=== Provided data ===
● ● ● ● ● ● ●

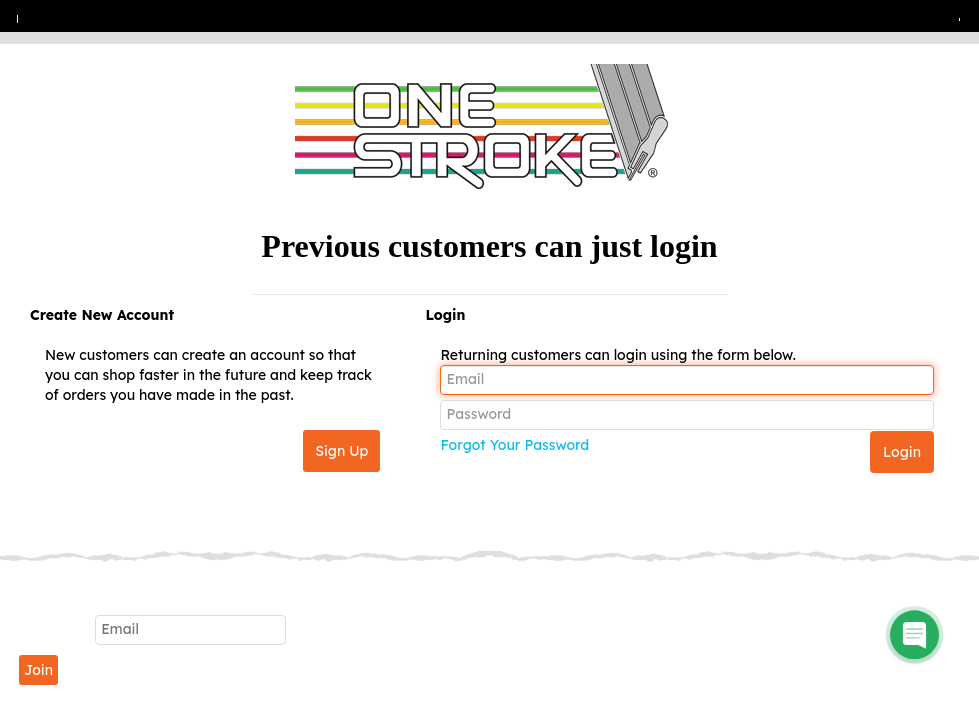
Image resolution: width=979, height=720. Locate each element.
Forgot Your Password (514, 445)
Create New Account (102, 315)
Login (445, 315)
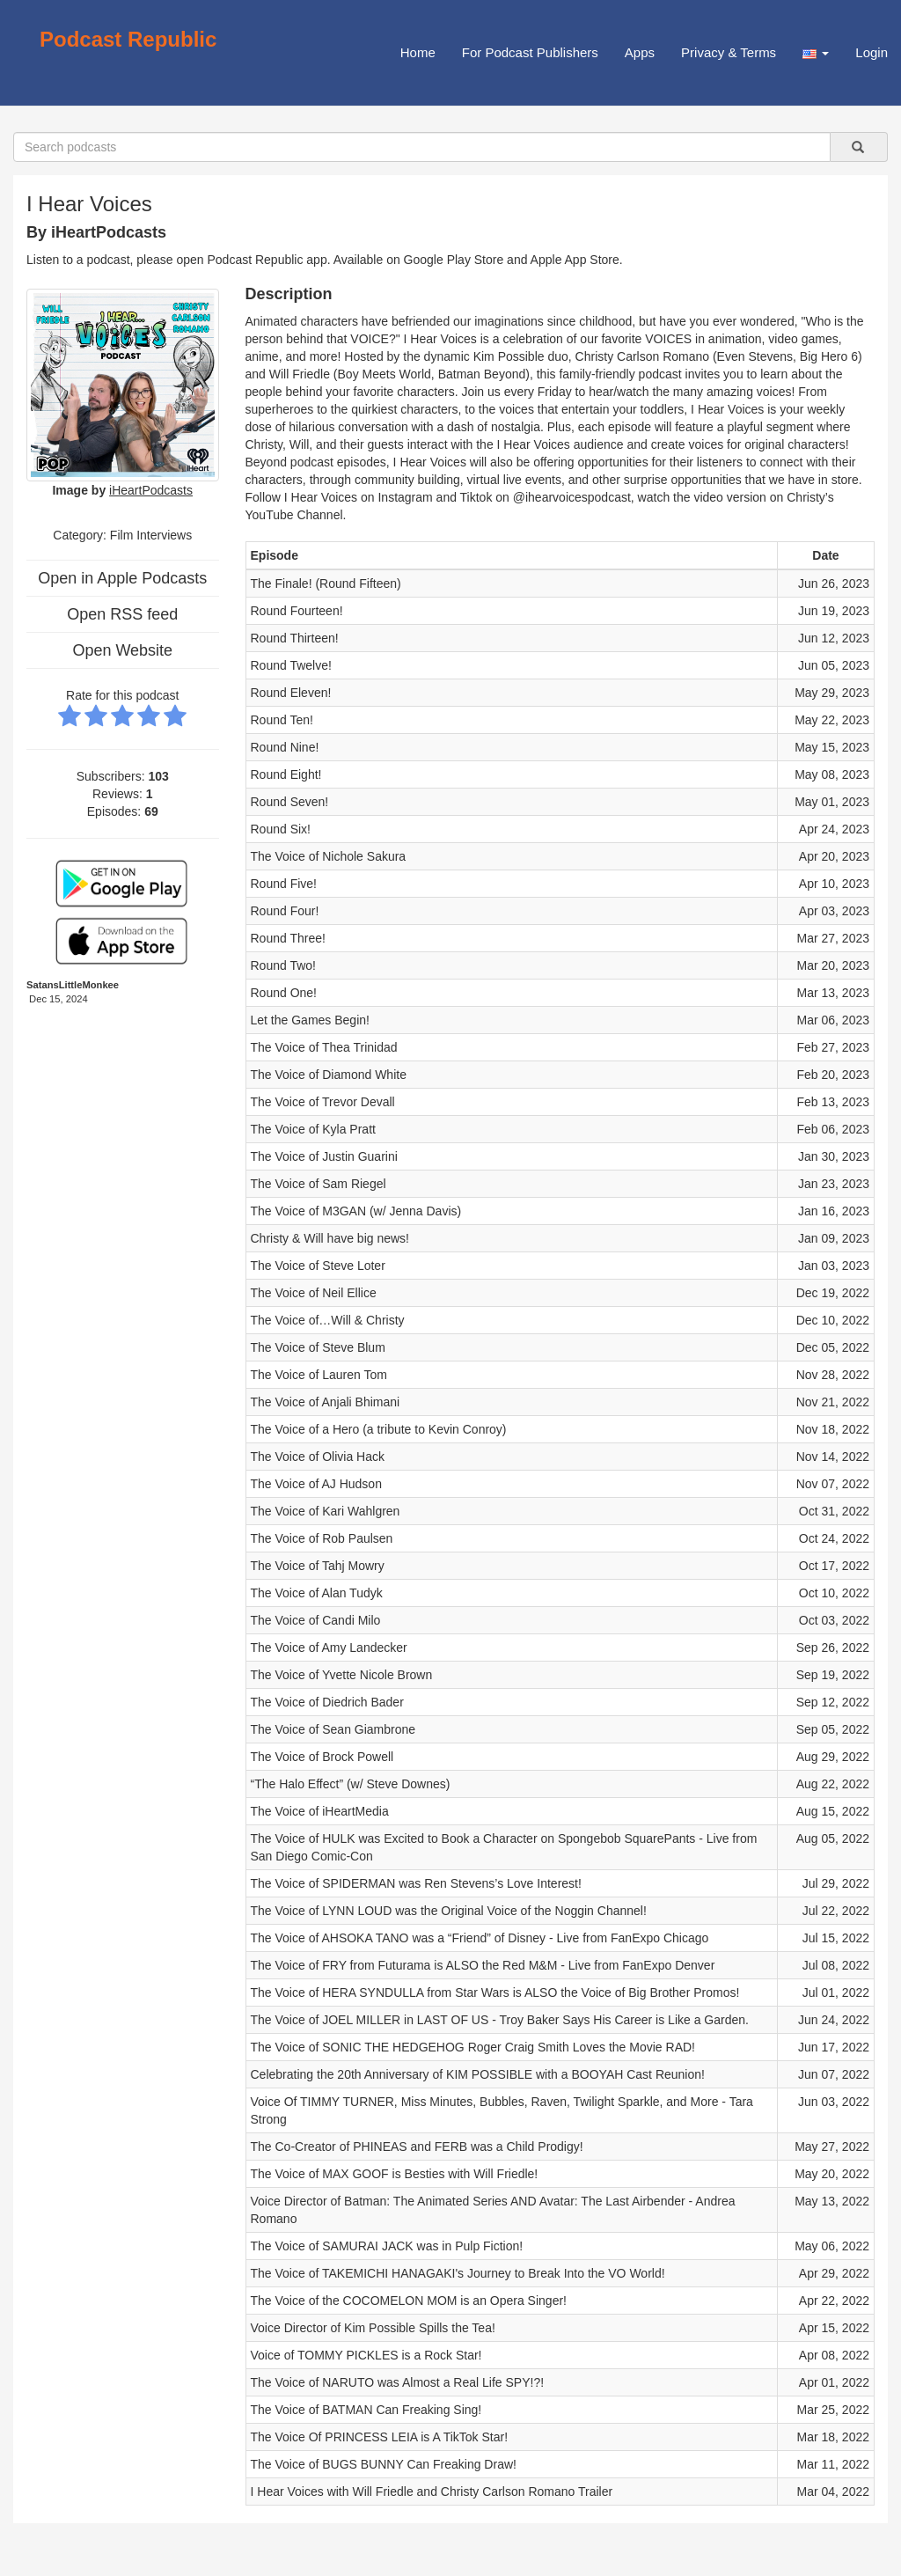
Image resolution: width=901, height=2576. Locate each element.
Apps (640, 52)
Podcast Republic (128, 39)
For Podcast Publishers (530, 52)
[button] (815, 53)
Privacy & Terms (728, 52)
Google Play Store (454, 260)
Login (871, 52)
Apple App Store (575, 260)
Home (418, 52)
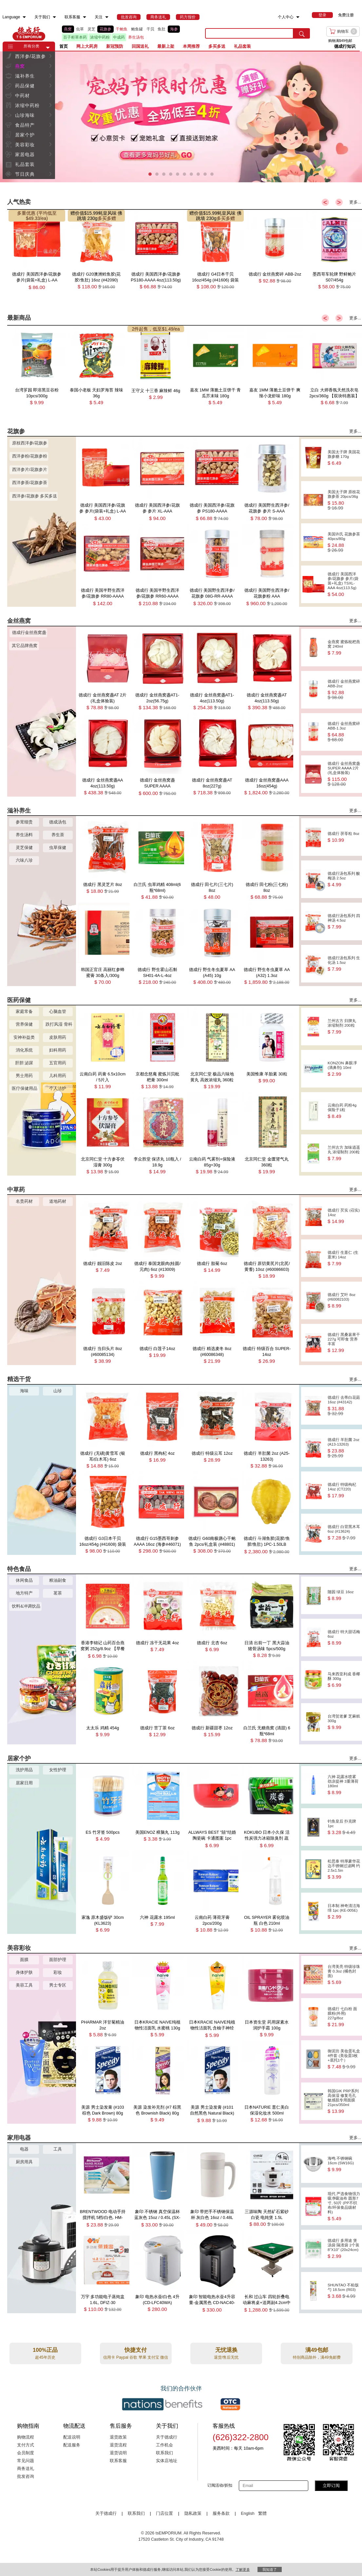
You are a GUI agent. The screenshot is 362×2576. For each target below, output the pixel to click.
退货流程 (118, 2445)
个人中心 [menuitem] (286, 17)
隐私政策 (192, 2513)
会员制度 (25, 2453)
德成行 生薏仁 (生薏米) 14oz (344, 1258)
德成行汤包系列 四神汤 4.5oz (344, 921)
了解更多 (243, 2569)
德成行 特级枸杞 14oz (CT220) (344, 1490)
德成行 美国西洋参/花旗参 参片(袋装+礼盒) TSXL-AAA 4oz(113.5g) (344, 584)
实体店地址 (166, 2461)
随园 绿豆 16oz (344, 1595)
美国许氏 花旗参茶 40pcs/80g (344, 542)
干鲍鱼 (121, 29)
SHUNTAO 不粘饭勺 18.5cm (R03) (344, 2291)
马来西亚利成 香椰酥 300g (344, 1680)
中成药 (119, 37)
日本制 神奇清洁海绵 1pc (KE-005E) (344, 1911)
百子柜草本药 (75, 37)
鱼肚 (161, 29)
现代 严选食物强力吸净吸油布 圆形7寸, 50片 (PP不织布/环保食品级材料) (344, 2206)
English (248, 2513)
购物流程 (25, 2437)
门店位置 (164, 2513)
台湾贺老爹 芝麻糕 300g (344, 1722)
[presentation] (181, 116)
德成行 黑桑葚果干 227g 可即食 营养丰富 (344, 1342)
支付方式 (25, 2445)
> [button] (339, 202)
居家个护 (25, 134)
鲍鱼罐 (137, 29)
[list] (129, 33)
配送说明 (71, 2437)
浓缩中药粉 (100, 37)
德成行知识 (344, 46)
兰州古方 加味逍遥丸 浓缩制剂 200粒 (344, 1153)
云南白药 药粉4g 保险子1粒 (344, 1111)
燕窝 (68, 29)
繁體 (262, 2513)
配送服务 (71, 2445)
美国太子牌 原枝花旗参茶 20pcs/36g (344, 500)
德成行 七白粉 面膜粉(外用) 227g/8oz (344, 2017)
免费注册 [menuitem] (346, 15)
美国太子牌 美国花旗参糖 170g (344, 458)
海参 (174, 29)
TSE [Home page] (29, 33)
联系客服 (118, 2461)
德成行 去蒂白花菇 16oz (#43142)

● ● ● ● ● ● ●

=== What the task asks ===
Quote every record above exactly, omitting any pictures they contain.

=== Solved exercise ===
Image resolution: width=979, height=720. Locate each element.
Forgot Your Password (514, 445)
Create New Account (102, 315)
Login (445, 315)
Image resolution: width=901, height=2576. Locate each element.
Apps (640, 52)
Podcast Republic (128, 39)
For Podcast Publishers (530, 52)
[button] (815, 53)
Privacy & Terms (728, 52)
Google Play Store (454, 260)
Login (871, 52)
Apple App Store (575, 260)
Home (418, 52)
You are a GUI agent. The screenshot is 362×2576. For each target below, output the pixel to click.
退货流程 (118, 2445)
个人中心 [menuitem] (286, 17)
隐私政策 (192, 2513)
会员制度 (25, 2453)
德成行 生薏仁 (生薏米) 14oz (344, 1258)
德成行汤包系列 四神汤 4.5oz (344, 921)
了解更多 (243, 2569)
德成行 特级枸杞 14oz (CT220) (344, 1490)
德成行 美国西洋参/花旗参 参片(袋装+礼盒) TSXL-AAA 4oz(113.5g) (344, 584)
实体店地址 (166, 2461)
随园 绿豆 16oz (344, 1595)
美国许氏 花旗参茶 40pcs/80g (344, 542)
干鲍鱼 (121, 29)
SHUNTAO 不粘饭勺 18.5cm (R03) (344, 2291)
马来西亚利成 香椰酥 300g (344, 1680)
中成药 (119, 37)
日本制 神奇清洁海绵 1pc (KE-005E) (344, 1911)
百子柜草本药 (75, 37)
鱼肚 (161, 29)
现代 严选食物强力吸净吸油布 圆形7寸, 50片 (PP不织布/环保食品级材料) (344, 2206)
English (248, 2513)
购物流程 (25, 2437)
门店位置 (164, 2513)
台湾贺老爹 芝麻糕 300g (344, 1722)
[presentation] (181, 116)
德成行 黑桑葚果干 227g 可即食 营养丰富 (344, 1342)
支付方式 (25, 2445)
> [button] (339, 202)
居家个护 (25, 134)
鲍鱼罐 (137, 29)
[list] (129, 33)
配送说明 (71, 2437)
浓缩中药粉 (100, 37)
德成行知识 (344, 46)
兰州古方 加味逍遥丸 浓缩制剂 200粒 (344, 1153)
云南白药 药粉4g 保险子1粒 (344, 1111)
燕窝 (68, 29)
繁體 (262, 2513)
配送服务 (71, 2445)
美国太子牌 原枝花旗参茶 20pcs/36g (344, 500)
德成行 七白粉 面膜粉(外用) 227g/8oz (344, 2017)
免费注册 [menuitem] (346, 15)
美国太子牌 美国花旗参糖 170g (344, 458)
海参 (174, 29)
TSE [Home page] (29, 33)
联系客服 (118, 2461)
德成行 去蒂白花菇 16oz (#43142)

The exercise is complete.